◆ **Work instructions**: Across these entries, report how many lines include the string "SIROUDAKUROUSA", with nothing but the number.

◆ **Information**:

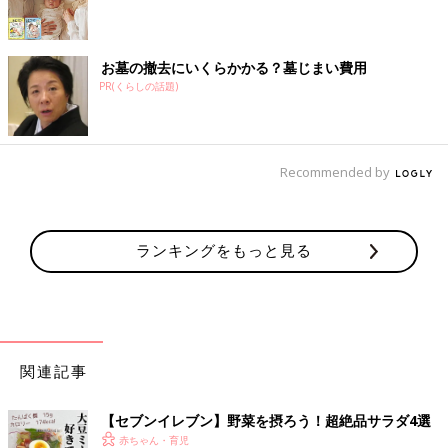
お墓の撤去にいくらかかる？墓じまい費用
PR(くらしの話題)
Recommended by
ランキングをもっと見る
関連記事
【セブンイレブン】野菜を摂ろう！超絶品サラダ4選
赤ちゃん・育児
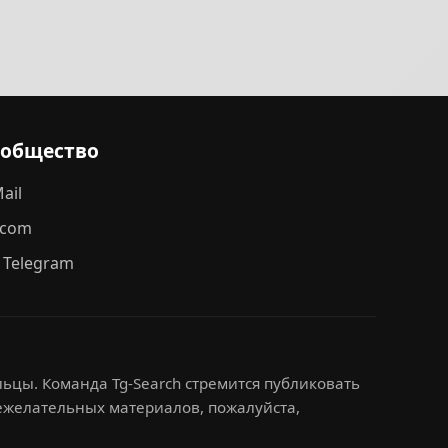
ообщество
ail
.com
 Telegram
ьцы. Команда Tg-Search стремится публиковать
нежелательных материалов, пожалуйста,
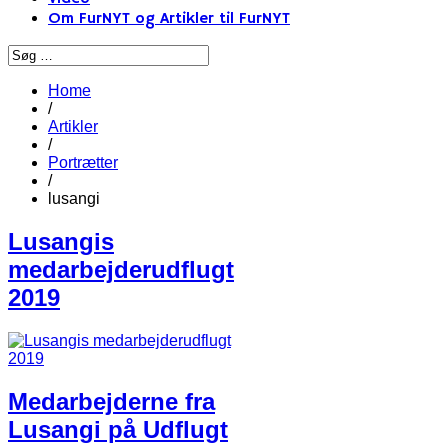
Om FurNYT og Artikler til FurNYT
Home
/
Artikler
/
Portrætter
/
lusangi
Lusangis
medarbejderudflugt
2019
Medarbejderne fra
Lusangi på Udflugt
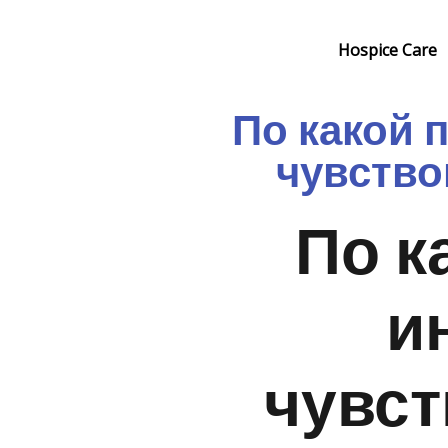
Skip
to
Hospice Care
content
По какой 
чувство
По к
и
чувст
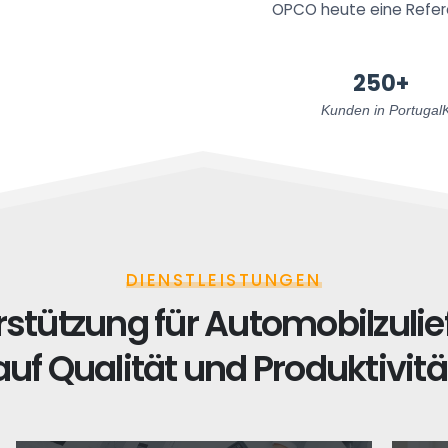
OPCO heute eine Referen
250+
Kunden in Portugal
DIENSTLEISTUNGEN
stützung für Automobilzulie
auf Qualität und Produktivitä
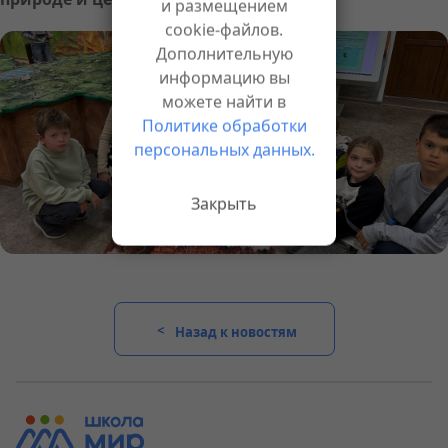
и размещением
cookie-файлов.
Дополнительную
информацию вы
можете найти в
Политике обработки
персональных данных.
Закрыть
Назад к новостям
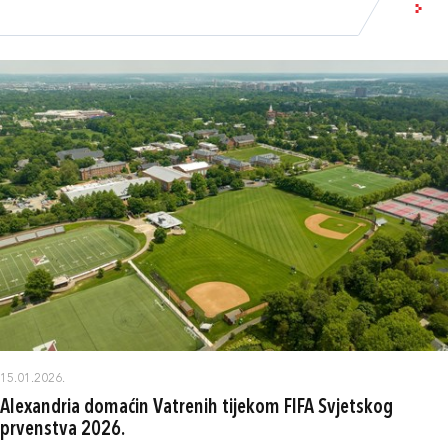
15.01.2026.
Alexandria domaćin Vatrenih tijekom FIFA Svjetskog
prvenstva 2026.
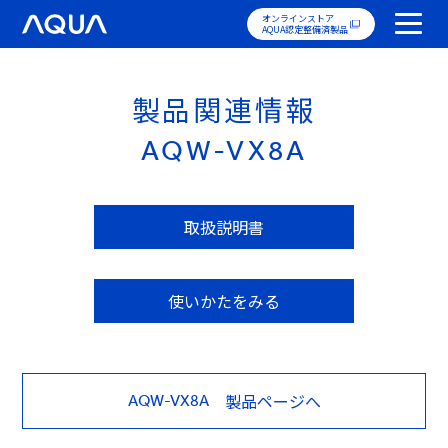
オンラインストア
AQUA認定整備済製品
製品関連情報
AQW-VX8A
取扱説明書
使いかたをみる
製品ページへ
AQW-VX8A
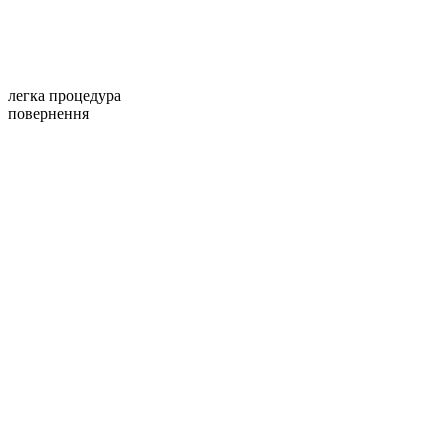
легка процедура
повернення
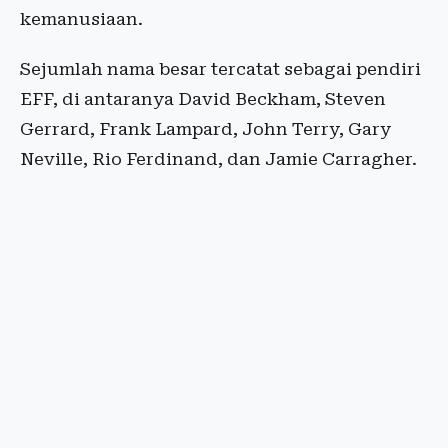
kemanusiaan.
Sejumlah nama besar tercatat sebagai pendiri
EFF, di antaranya David Beckham, Steven
Gerrard, Frank Lampard, John Terry, Gary
Neville, Rio Ferdinand, dan Jamie Carragher.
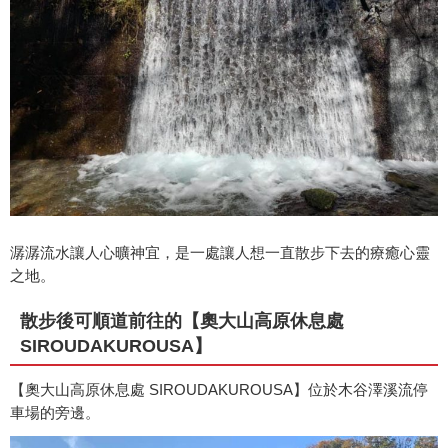
潺潺流水讓人心曠神宜，是一處讓人想一直散步下去的療癒心靈
之地。
散步後可順道前往的【奧大山高原休息處
SIROUDAKUROUSA】
【奧大山高原休息處 SIROUDAKUROUSA】位於木谷澤溪流停
車場的旁邊。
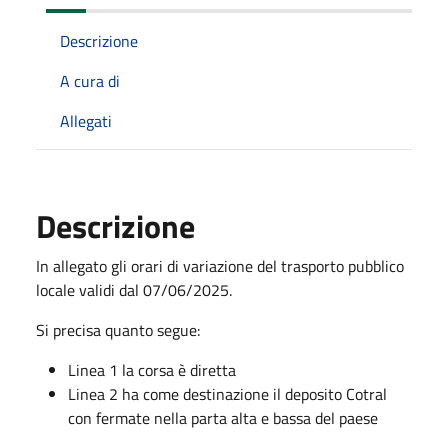
Descrizione
A cura di
Allegati
Descrizione
In allegato gli orari di variazione del trasporto pubblico
locale validi dal 07/06/2025.
Si precisa quanto segue:
Linea 1 la corsa è diretta
Linea 2 ha come destinazione il deposito Cotral
con fermate nella parta alta e bassa del paese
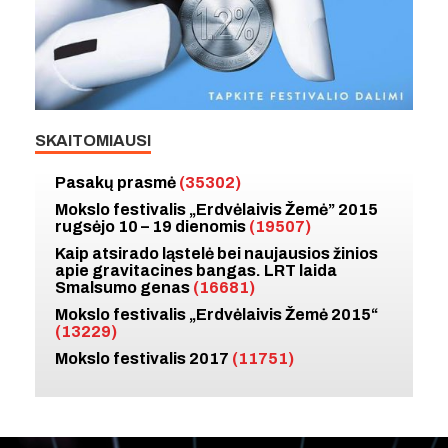
SKAITOMIAUSI
Pasakų prasmė
(35302)
Mokslo festivalis „Erdvėlaivis Žemė” 2015
rugsėjo 10 – 19 dienomis
(19507)
Kaip atsirado ląstelė bei naujausios žinios
apie gravitacines bangas. LRT laida
Smalsumo genas
(16681)
Mokslo festivalis „Erdvėlaivis Žemė 2015“
(13229)
Mokslo festivalis 2017
(11751)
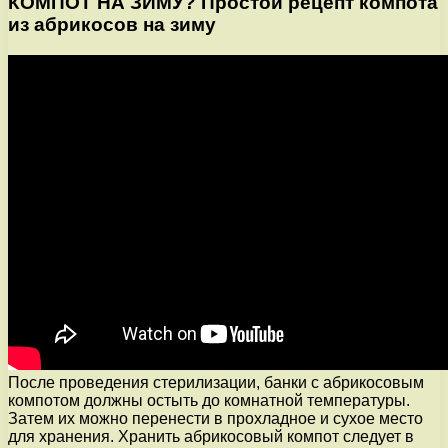
КОМПОТ НА ЗИМУ? Простой рецепт компота
из абрикосов на зиму
После проведения стерилизации, банки с абрикосовым
компотом должны остыть до комнатной температуры.
Затем их можно перенести в прохладное и сухое место
для хранения. Хранить абрикосовый компот следует в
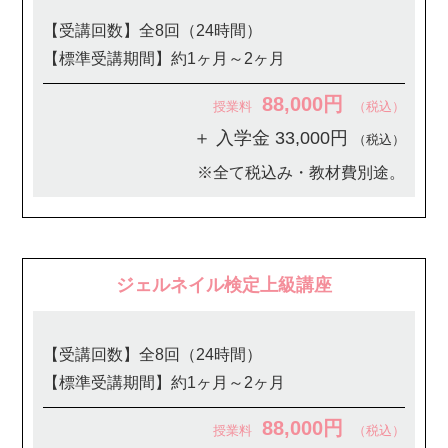
【受講回数】全8回（24時間）
【標準受講期間】約1ヶ月～2ヶ月
88,000円
授業料
（税込）
＋ 入学金 33,000円
（税込）
※全て税込み・教材費別途。
ジェルネイル検定上級講座
【受講回数】全8回（24時間）
【標準受講期間】約1ヶ月～2ヶ月
88,000円
授業料
（税込）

◆ **Written response**: 2